J Cerebrovasc Endovasc Neurosurg.  2021 Mar;23(1):54-59. 10.7461/jcen.2021.E2020.05.002.

Is the retrograde access for endovascular treatment of a traumatic carotid cavernous fistula associated with dissection of the ipsilateral carotid possible?

Affiliations
  • 1Department of Interventional Neuroradiology, Universidade Federal de São Paulo, São Paulo, SP, Brazil
  • 2Department of Interventional Neuroradiology, Hospital Estadual Central, VitÓria ES, Brazil

Abstract

This is a case demonstrating a combined traumatic lesion of the internal carotid artery (dissection and a carotid cavernous fistula [CCF]) in a patient who was beaten during a robbery and, while trying to escape, was hit by a vehicle. Endovascular approach for the treatment was chosen using the retrograde access from the vertebral artery to the cavernous sinus by posterior communicating (Pcom) artery due to the occlusion of the ipsilateral internal carotid. Because the artery access by the internal carotid was impossible, retrograde approach by vertebral artery and Pcom artery was done to treat the direct CCF. A patient presented with left hemiplegia and proptosis, chemosis, right eye ptosis. Computed tomography (CT) and CT angiography revealed a CCF of the right carotid. An arterial retrograde endovascular approach by the vertebral artery was used for CCF occlusion with coils. We present a rare case of a combined traumatic cerebrovascular lesion, right carotid artery dissection and a right direct CCF treated by a retrograde endovascular approach by the vertebral artery through the Pcom artery to reach the fistula point and achieved a complete cure of the CCF.

Keyword

Carotid-cavernous sinus fistula, Carotid artery, Internal, Dissection, Endovascular procedures

Figure

  • Fig. 1. Right CCA DSA lateral view. (A) Early arterial phase of the right CCA. (B) Late arterial phase of the right CCA. CCA, common carotid artery; DSA, digital subtraction angiography.

  • Fig. 2. Right vertebral artery DSA. (A) Early arterial phase (frontal view) before treatment. (B) Late arterial phase (frontal view) before treatment. (C) Early arterial phase (lateral view) before treatment. (D) Late arterial phase (lateral view) before treatment. DSA, digital subtraction angiography.

  • Fig. 3. Right vertebral artery DSA during the treatment. (A) Right vertebral artery roadmap (frontal view) with the microcatheter navigation throw the Pcom artery to achieve the fistular point. (B) Right vertebral artery DSA (lateral view) after microcatheter navigation. Highlighted with dotted line: Unsubtraction image with the microcatheter position. (C) First coil deployment. (D) Second coil deployment. (E, F) Positioned the microcatheter into the fistula point and Coils was detached to occlude the fistula point and the ICA beyond the ophthalmic artery. DSA, digital subtraction angiography; ICA, internal carotid artery.

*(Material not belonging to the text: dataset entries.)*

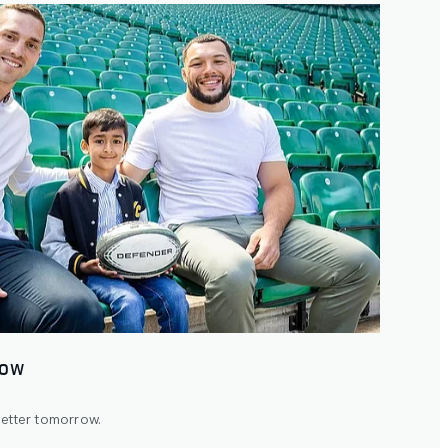
ROW
better tomorrow.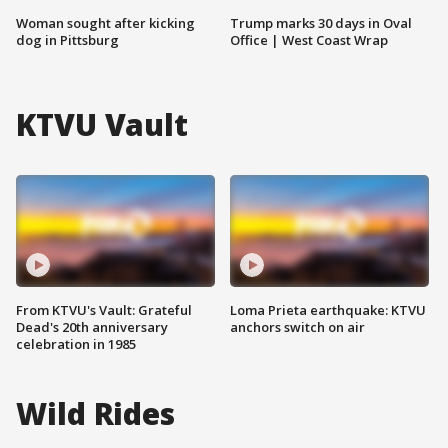
Woman sought after kicking
Trump marks 30 days in Oval
dog in Pittsburg
Office | West Coast Wrap
KTVU Vault
From KTVU's Vault: Grateful
Loma Prieta earthquake: KTVU
Dead's 20th anniversary
anchors switch on air
celebration in 1985
Wild Rides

  • Fig. 4. Right vertebral artery DSA after treatment. (A) Early arterial phase of the right vertebral artery (frontal view) after endovascular treatment. (B) Late arterial phase of the right vertebral artery (frontal view) after endovascular treatment. (C) Early arterial phase (lateral view) after treatment. (D) Unsubtraction image of arterial phase (lateral view) after treatment. DSA, digital subtraction angiography.